Recap: It’s a daring, forbidden relationship, but how is 15-year-old Michael supposed to resist the beautiful, curvacious woman more than 20 years his senior? The Reader tells the story of Michael and Hanna’s 30+ year relationship in post-WWII Germany.

The story begins when Hanna rescues Michael after he falls ill on his walk home from school. He is very sick for a few months, and afterwards, he finally seeks out Hannah to thank her for her heroic actions. But their friendship quickly and ferociously turns sexual, and suddenly Hanna, a 36-year-old train conductor, is sleeping with a high school student. After some time, the sex turns into love, and all the while, Michael reads to Hanna. When they’re not making love, he’s reading stories, teaching her about the world outside their lovesick bubble.

Suddenly, Hanna leaves town. But it’s not the last Michael sees of his first and only true love. They do meet again — but this time it’s in court, and it’s not sexual at all. Hanna is on trial for a Nazi war crime — one that only Michael, who spent all those months reading to Hanna, knows she did not commit. But off she goes to jail, and Michael makes it a point to continue their relationship.

Analysis: The beauty of The Reader is that the novel is written so eloquently, yet like a diary. With Michael narrating, he doesn’t go into details. He speaks bluntly and openly to the readers, nonchalantly mentioning the night he fell in love with Hanna and their sexual escapades. His matter-of-fact narration sets the tone for the novel itself; the story moves quickly without much description. Author Bernhard Schlink writes The Reader so one storyline flows immediately into and causes the next. I like a book that moves quickly and wastes no time.

But I also like book with intertwining stories and surprises, which is what Schlink offers here. I knew that Michael and Hanna would meet again, but I didn’t think it would be during a war crimes trial. While Michael and Hanna are involved, there’s so little we know about Hanna. So initially, her involvement in Auschwitz is shocking.

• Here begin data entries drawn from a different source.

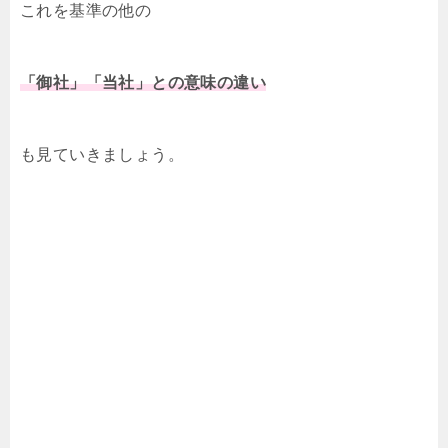
これを基準の他の
「御社」「当社」との意味の違い
も見ていきましょう。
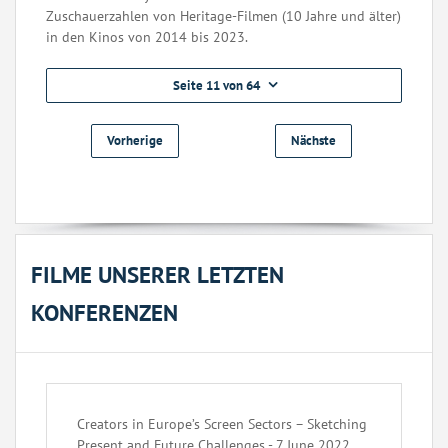
Zuschauerzahlen von Heritage-Filmen (10 Jahre und älter)
in den Kinos von 2014 bis 2023.
Seite 11 von 64
Vorherige
Nächste
FILME UNSERER LETZTEN
KONFERENZEN
Creators in Europe’s Screen Sectors – Sketching
Present and Future Challenges - 7 June 2022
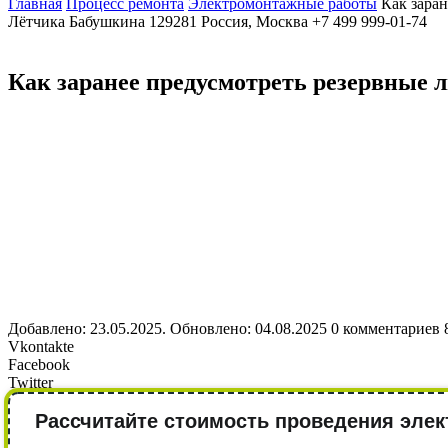
Главная
Процесс ремонта
Электромонтажные работы
Как зара
Лётчика Бабушкина
129281
Россия, Москва
+7 499 999-01-74
Как заранее предусмотреть резервные 
Добавлено: 23.05.2025. Обновлено: 04.08.2025
0 комментариев
Vkontakte
Facebook
Twitter
Рассчитайте стоимость проведения элек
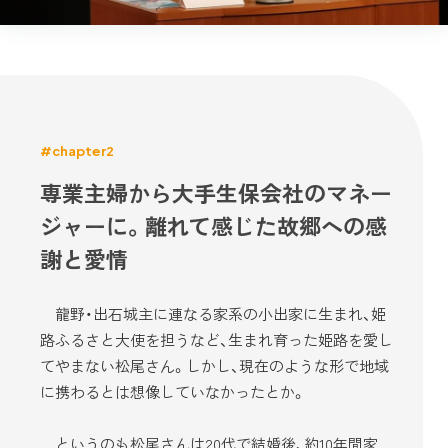
#chapter2
専業主婦から大手生保会社のマネー
ジャーに。離れて感じた故郷への感
謝と愛情
龍野・出石城主に連なる家系の小出家に生まれ、姫
路ふるさと大使を担うなど、生まれ育った姫路を愛し
てやまない松尾さん。しかし、現在のような形で地域
に携わるとは想像していなかったとか。
というのも松尾さんは20代で結婚後、約10年間家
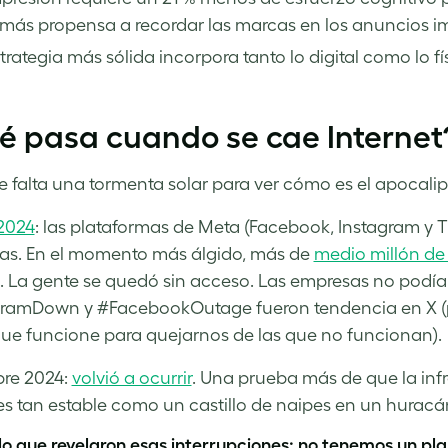
más propensa a recordar las marcas en los anuncios i
trategia más sólida incorpora tanto lo digital como lo fí
é pasa cuando se cae Internet
 falta una tormenta solar para ver cómo es el apocalip
2024
: las plataformas de Meta (Facebook, Instagram y
as. En el momento más álgido, más de
medio millón de 
. La gente se quedó sin acceso. Las empresas no podí
ramDown y #FacebookOutage fueron tendencia en X (po
que funcione para quejarnos de las que no funcionan).
bre 2024:
volvió a ocurrir
. Una prueba más de que la infr
s tan estable como un castillo de naipes en un huracá
 lo que revelaron esas interrupciones: no tenemos un pla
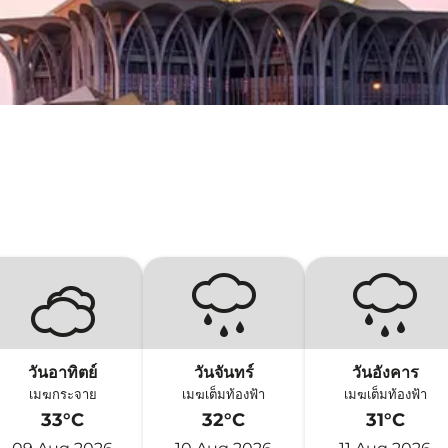
วันอาทิตย์
วันจันทร์
วันอังคาร
เมฆกระจาย
เมฆเต็มท้องฟ้า
เมฆเต็มท้องฟ้า
33°C
32°C
31°C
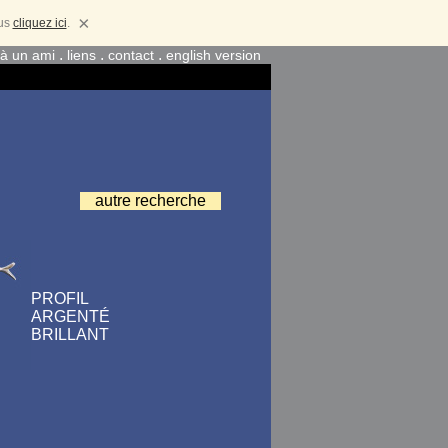
×
lus
cliquez ici
.
.
.
.
 à un ami
liens
contact
english version
autre recherche
PROFIL
ARGENTÉ
BRILLANT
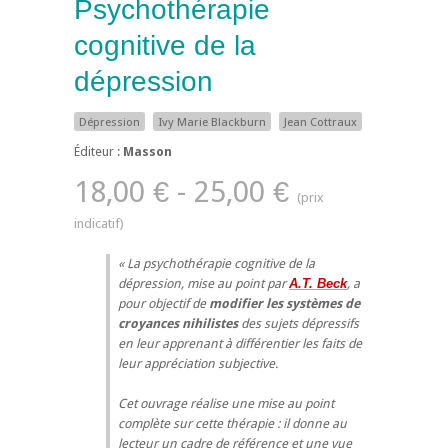
Psychothérapie
cognitive de la
dépression
Dépression
Ivy Marie Blackburn
Jean Cottraux
Éditeur :
Masson
18,00 € - 25,00 €
La psychothérapie cognitive de la
dépression, mise au point par
A.T. Beck
, a
pour objectif de
modifier les systèmes de
croyances nihilistes
des sujets dépressifs
en leur apprenant à différentier les faits de
leur appréciation subjective.
Cet ouvrage réalise une mise au point
complète sur cette thérapie : il donne au
lecteur un cadre de référence et une vue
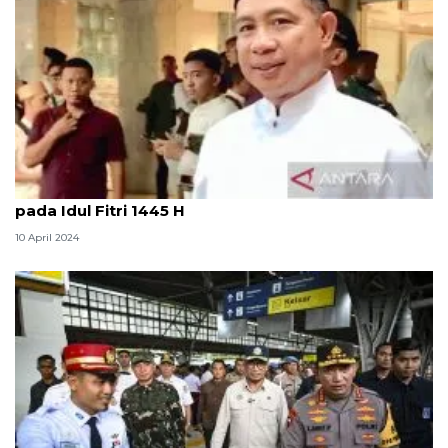
Panglima TNI doakan prajurit sedang bertugas
pada Idul Fitri 1445 H
10 April 2024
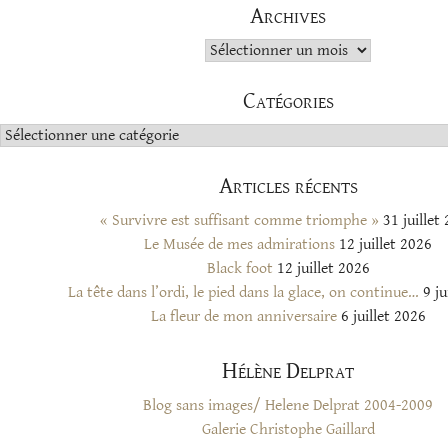
Archives
Archives
Catégories
Catégories
Articles récents
« Survivre est suffisant comme triomphe »
31 juillet
Le Musée de mes admirations
12 juillet 2026
Black foot
12 juillet 2026
La tête dans l’ordi, le pied dans la glace, on continue…
9 ju
La fleur de mon anniversaire
6 juillet 2026
Hélène Delprat
Blog sans images/ Helene Delprat 2004-2009
Galerie Christophe Gaillard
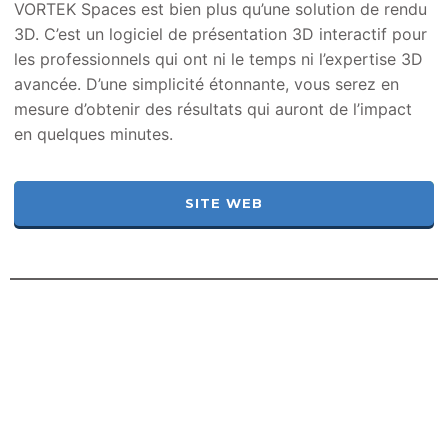
VORTEK Spaces est bien plus qu’une solution de rendu
3D. C’est un logiciel de présentation 3D interactif pour
les professionnels qui ont ni le temps ni l’expertise 3D
avancée. D’une simplicité étonnante, vous serez en
mesure d’obtenir des résultats qui auront de l’impact
en quelques minutes.
SITE WEB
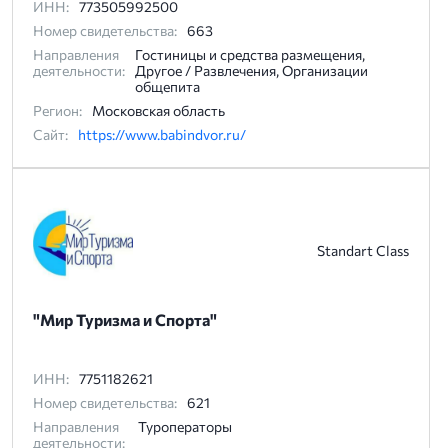
ИНН:
773505992500
Номер свидетельства:
663
Направления
Гостиницы и средства размещения,
деятельности:
Другое / Развлечения, Организации
общепита
Регион:
Московская область
Сайт:
https://www.babindvor.ru/
Standart Class
"Мир Туризма и Спорта"
ИНН:
7751182621
Номер свидетельства:
621
Направления
Туроператоры
деятельности:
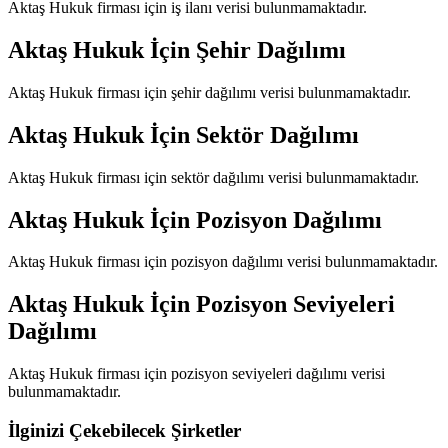
Aktaş Hukuk
firması için iş ilanı verisi bulunmamaktadır.
Aktaş Hukuk
İçin Şehir Dağılımı
Aktaş Hukuk
firması için şehir dağılımı verisi bulunmamaktadır.
Aktaş Hukuk
İçin Sektör Dağılımı
Aktaş Hukuk
firması için sektör dağılımı verisi bulunmamaktadır.
Aktaş Hukuk
İçin Pozisyon Dağılımı
Aktaş Hukuk
firması için pozisyon dağılımı verisi bulunmamaktadır.
Aktaş Hukuk
İçin Pozisyon Seviyeleri
Dağılımı
Aktaş Hukuk
firması için pozisyon seviyeleri dağılımı verisi
bulunmamaktadır.
İlginizi Çekebilecek Şirketler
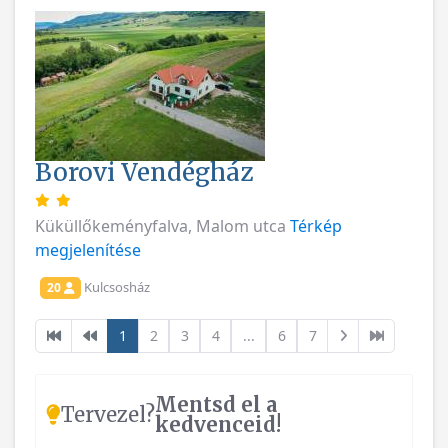
Borovi Vendégház
Küküllőkeményfalva, Malom utca
Térkép
megjelenítése
Kulcsosház
20
1
2
3
4
...
6
7
Mentsd el a
Tervezel?
kedvenceid!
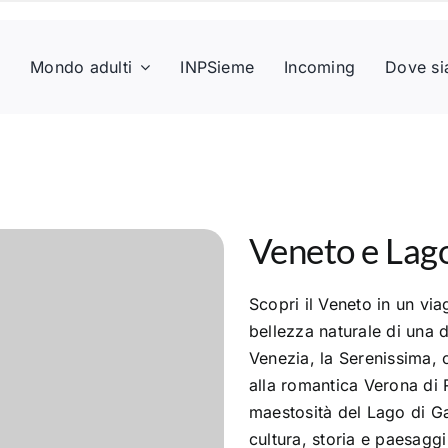
a
Mondo adulti
INPSieme
Incoming
Dove s
Veneto e Lag
Scopri il Veneto in un via
bellezza naturale di una de
Venezia, la Serenissima, c
alla romantica Verona di R
maestosità del Lago di G
cultura, storia e paesaggi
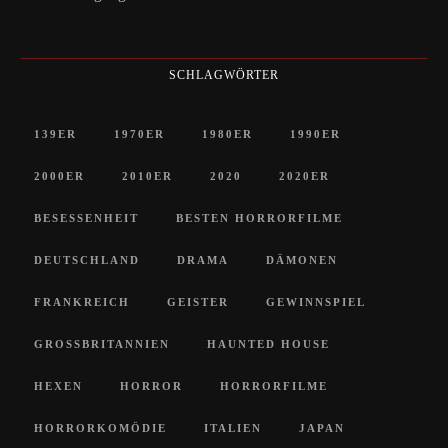
SCHLAGWÖRTER
139ER
1970ER
1980ER
1990ER
2000ER
2010ER
2020
2020ER
BESESSENHEIT
BESTEN HORRORFILME
DEUTSCHLAND
DRAMA
DÄMONEN
FRANKREICH
GEISTER
GEWINNSPIEL
GROSSBRITANNIEN
HAUNTED HOUSE
HEXEN
HORROR
HORRORFILME
HORRORKOMÖDIE
ITALIEN
JAPAN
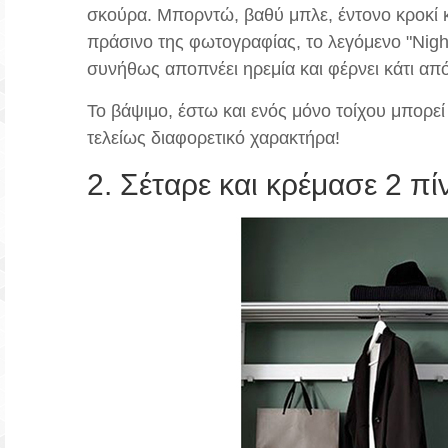
σκούρα. Μπορντώ, βαθύ μπλε, έντονο κροκί κ
πράσινο της φωτογραφίας, το λεγόμενο "Nigh
συνήθως αποπνέει ηρεμία και φέρνει κάτι απ
Το βάψιμο, έστω και ενός μόνο τοίχου μπορεί
τελείως διαφορετικό χαρακτήρα!
2. Σέταρε και κρέμασε 2 πί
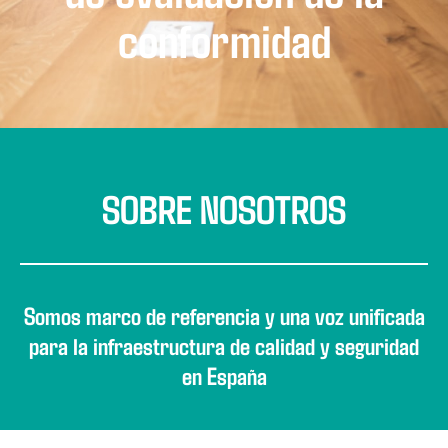
conformidad
SOBRE NOSOTROS
Somos marco de referencia y una voz unificada
para la infraestructura de calidad y seguridad
en España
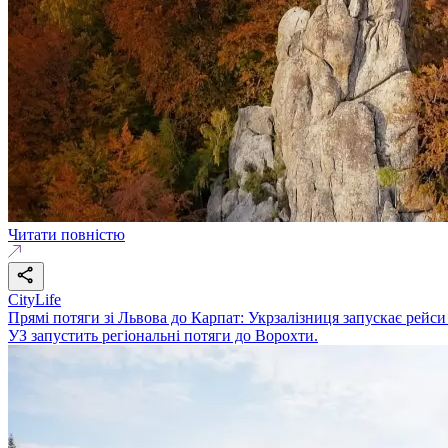
Читати повністю
CityLife
Прямі потяги зі Львова до Карпат: Укрзалізниця запускає рейс
УЗ запустить регіональні потяги до Ворохти.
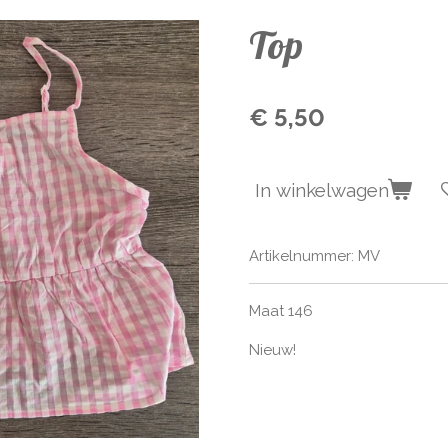
Top
€ 5,50
In winkelwagen
Artikelnummer:
MV
Maat 146
Nieuw!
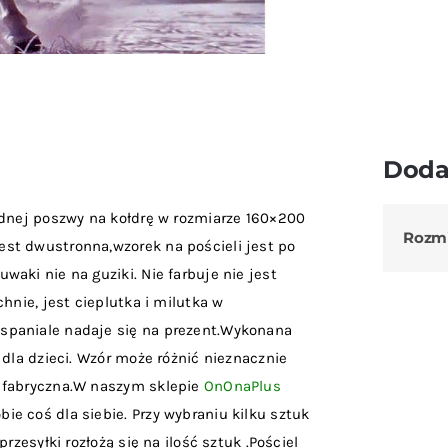
Doda
dnej poszwy na kołdrę w rozmiarze 160×200
Rozm
st dwustronna,wzorek na pościeli jest po
aki nie na guziki. Nie farbuje nie jest
hnie, jest cieplutka i milutka w
spaniale nadaje się na prezent.Wykonana
 dla dzieci. Wzór może różnić nieznacznie
a fabryczna.W naszym sklepie
OnOnaPlus
ie coś dla siebie. Przy wybraniu kilku sztuk
rzesyłki rozłożą się na ilość sztuk .Pościel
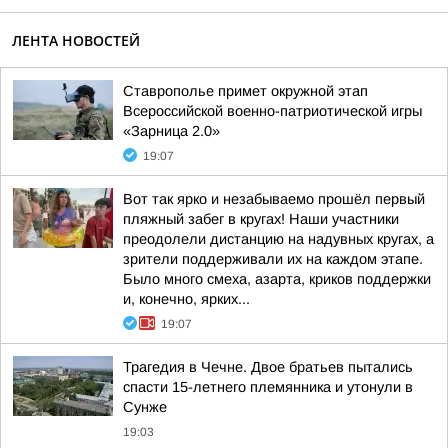
ЛЕНТА НОВОСТЕЙ
Ставрополье примет окружной этап
Всероссийской военно-патриотической игры
«Зарница 2.0»
19:07
Вот так ярко и незабываемо прошёл первый
пляжный забег в кругах! Наши участники
преодолели дистанцию на надувных кругах, а
зрители поддерживали их на каждом этапе.
Было много смеха, азарта, криков поддержки
и, конечно, ярких...
19:07
Трагедия в Чечне. Двое братьев пытались
спасти 15-летнего племянника и утонули в
Сунже
19:03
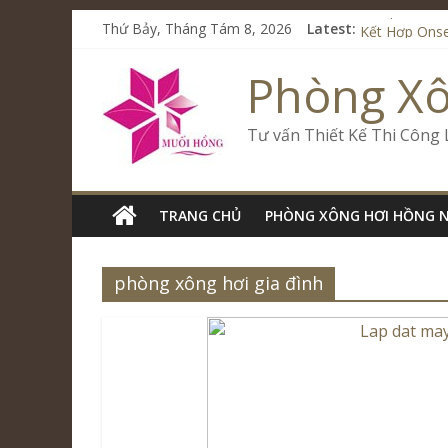
Từ Spa Trị L
Thứ Bảy, Tháng Tám 8, 2026
Latest:
Kết Hợp Onse
Cham Riversi
Phòng X
Spa Jjim Jil
Tăng Doanh S
Tư vấn Thiết Kế Thi Công
TRANG CHỦ
PHÒNG XÔNG HƠI HỒNG 
phòng xông hơi gia đình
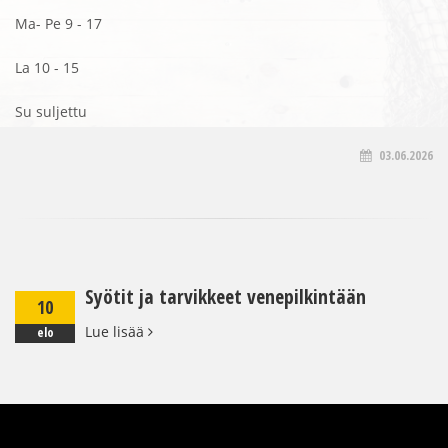
Ma- Pe 9 - 17
La 10 - 15
Su suljettu
03.06.2026
Syötit ja tarvikkeet venepilkintään
10
Lue lisää
elo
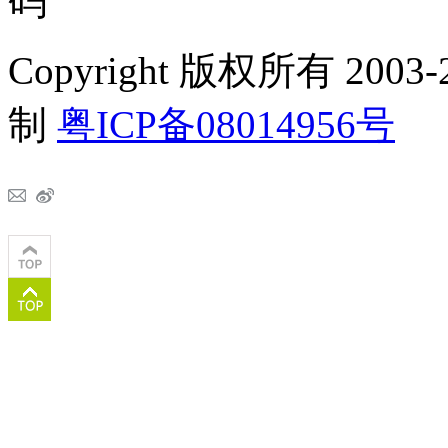
Copyright 版权所有 2
制
粤ICP备08014956号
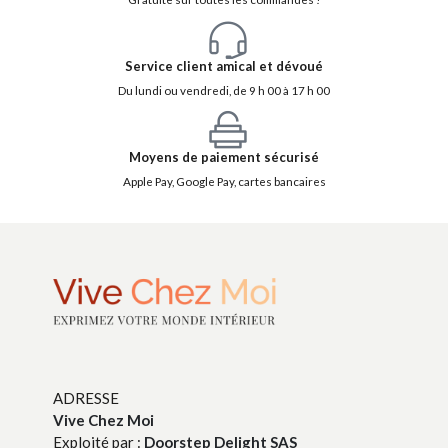
Service client amical et dévoué
Du lundi ou vendredi, de 9 h 00 à 17 h 00
Moyens de paiement sécurisé
Apple Pay, Google Pay, cartes bancaires
ADRESSE
Vive Chez Moi
Exploité par :
Doorstep Delight SAS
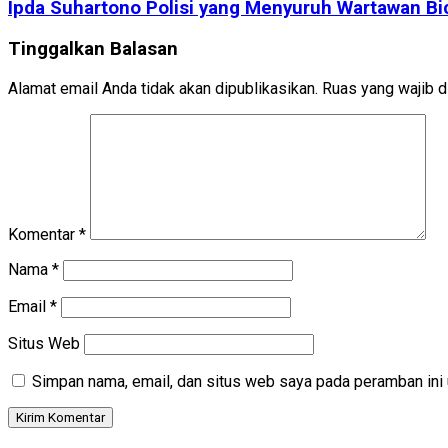
Ipda Suhartono Polisi yang Menyuruh Wartawan Bi
Tinggalkan Balasan
Alamat email Anda tidak akan dipublikasikan.
Ruas yang wajib d
Komentar
*
Nama
*
Email
*
Situs Web
Simpan nama, email, dan situs web saya pada peramban ini 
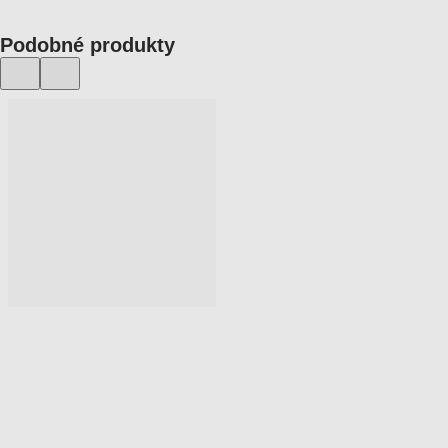
Podobné produkty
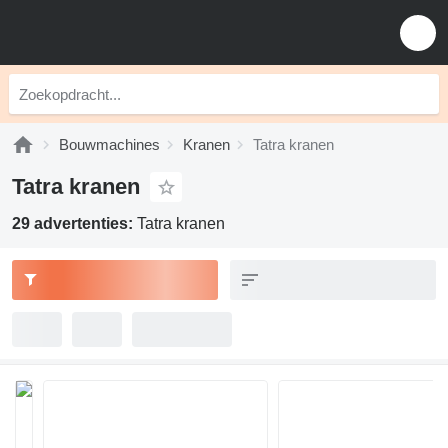
Bouwmachines
Kranen
Tatra kranen
Tatra kranen
29 advertenties:
Tatra kranen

The trial shines light on how Germany struggled to deal with the war even years after it ended. It also speaks to the issue of illiteracy, which — we can infer and later learn for a fact — is why Michael reads to Hanna. Big social issues, historical fiction, and romance play dynamic roles in The Reader, which left me fascinated and wanting to learn more.

MVP: Hanna. She had her issues — illiteracy, a murder conviction, sexual relations with an underage boy, and obvious insecurity. But she’s bold. She commands power, albeit unknowingly, over others in a way that’s both infuriating and captivating. She’s as complex as complex characters get, and I just wanted to know more about her.